Gustave Marais no tuvo más remedio que darse por vencido. A obstinada, nada ni nadie superaba a una mujer.

—De acuerdo… —murmuró sombrío—. Y sin embargo, el pacto que propones no es ningún juego. Si te digo la verdad, estarás tan implicada como yo en este asunto; y te advierto que no hay lugar para el arrepentimiento una vez que escuches lo que voy a decirte.

—Implicada estoy desde que acepté ser cómplice de un engaño —replicó la meretriz mientras alzaba el mentón—. Y aunque bien pagasteis mi colaboración, durante este tiempo he perdido la mitad de mi fortuna, y he recibido alguna que otra bofetada. Solo espero que el dinero que aún me debéis lo pueda disfrutar con buena salud. De nada me serviría muerta.

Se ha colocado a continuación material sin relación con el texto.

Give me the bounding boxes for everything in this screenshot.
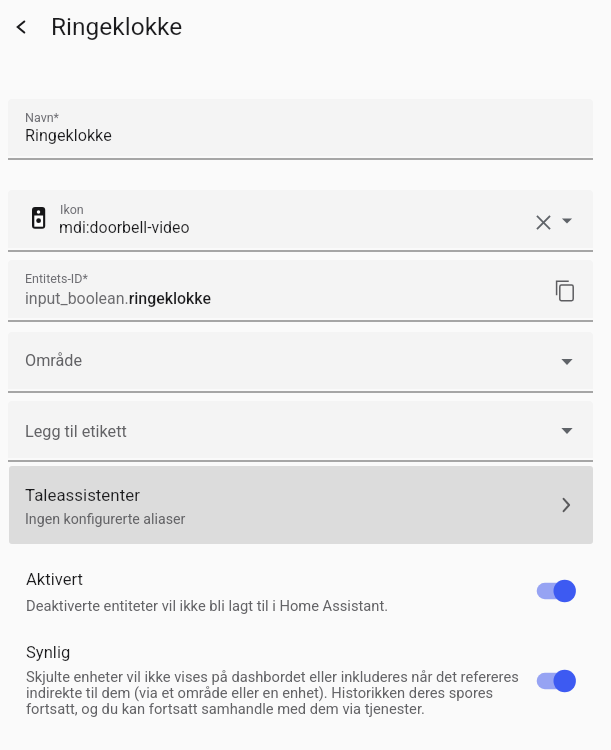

—No sé lo que te ha ocurrido, aunque supongo que no te habrá sido fácil husmear por la casa sin llamar la atención de la madre abadesa —reconoció él, que acarició sus pómulos tras percibir la piel amoratada oculta bajo el maquillaje. Era obvio que la habían golpeado—. Pero eso es algo de lo que nos ocuparemos más tarde… —Carraspeó antes de seguir hablando—: Ahora hemos de ser francos y hablar abiertamente.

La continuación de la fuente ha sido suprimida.